I agree with you that the US dollar will be the last man standing. Because every other nation’s currency is simply inferior to it, and the nations that export it do not produce enough wealth to make them consistently competitive in world markets.
reply: I know. People want to argue with me based on what they read in school or what the papers say. I have been taught by my clients. Having been called upon to solve problems around the world, I have been fortunate to see how capital is actually moving. I’ve met with many central banks, the International Monetary Fund has testified before Congress on these topics, and even attended an OPEC meeting. I was called back to China because of the Asian currency crisis. I have been summoned by heads of state and summoned by presidential commissions to investigate malfunctions. I was even asked if I would study at one of the most prestigious universities in the world. I asked why are you asking me? I was told they are “Knowing what they teach doesn’t work.”

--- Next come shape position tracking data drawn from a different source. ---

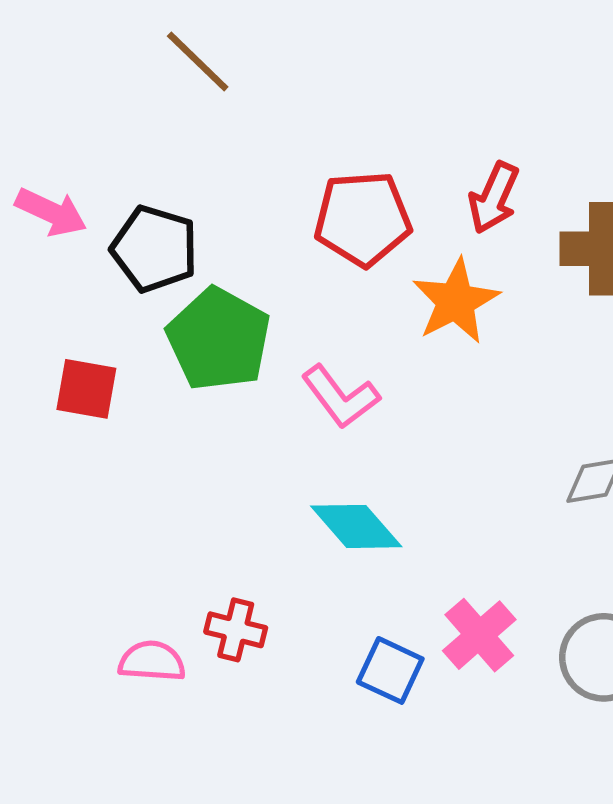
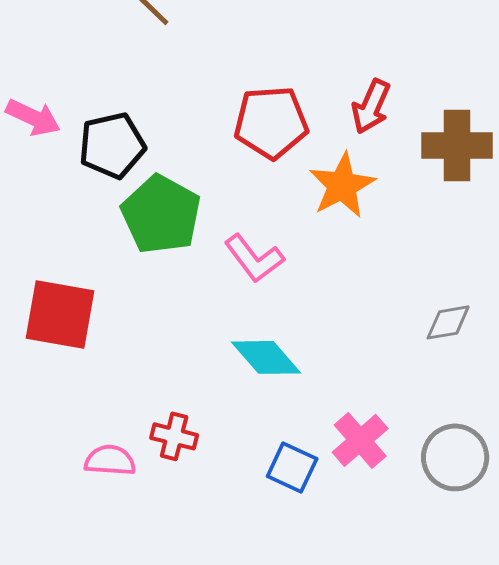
black pentagon: (155, 249) -> (112, 145), turned -30
red square: (86, 389) -> (60, 314), moved, size x1.5

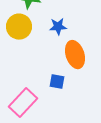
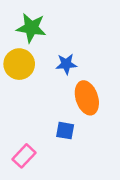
pink rectangle: (23, 103) -> (24, 156), size x0.7

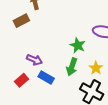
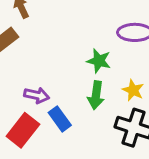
blue rectangle: (46, 78) -> (60, 119), turned 35
red rectangle: (22, 80) -> (23, 130), size x1.5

Our top clients know this. It probably takes someone as experienced as you to truly understand the global economy and how it really works. We are plagued by Marxist ideas. Every economist thinks it is his job to manipulate society to create a perfect world. Here Larry Summers says you can’t predict the economy and if you could, everyone would follow it and make it so. This is the problem for academics. It’s all theory, not real experience. This is why they accuse me of manipulating the world because if the predictions are correct, it is because I influenced them with our clients.
This is why the bankers told the CFTC that I should be silenced. My case was not simply to seize our model, but to silence our expectations in front of the bankers. They wanted to manipulate the world, and when they lost, it was always my fault. It was only when a customer applied to hire the company to continue its work that the government refused and demanded the source code for the model. They wanted to silence our expectations.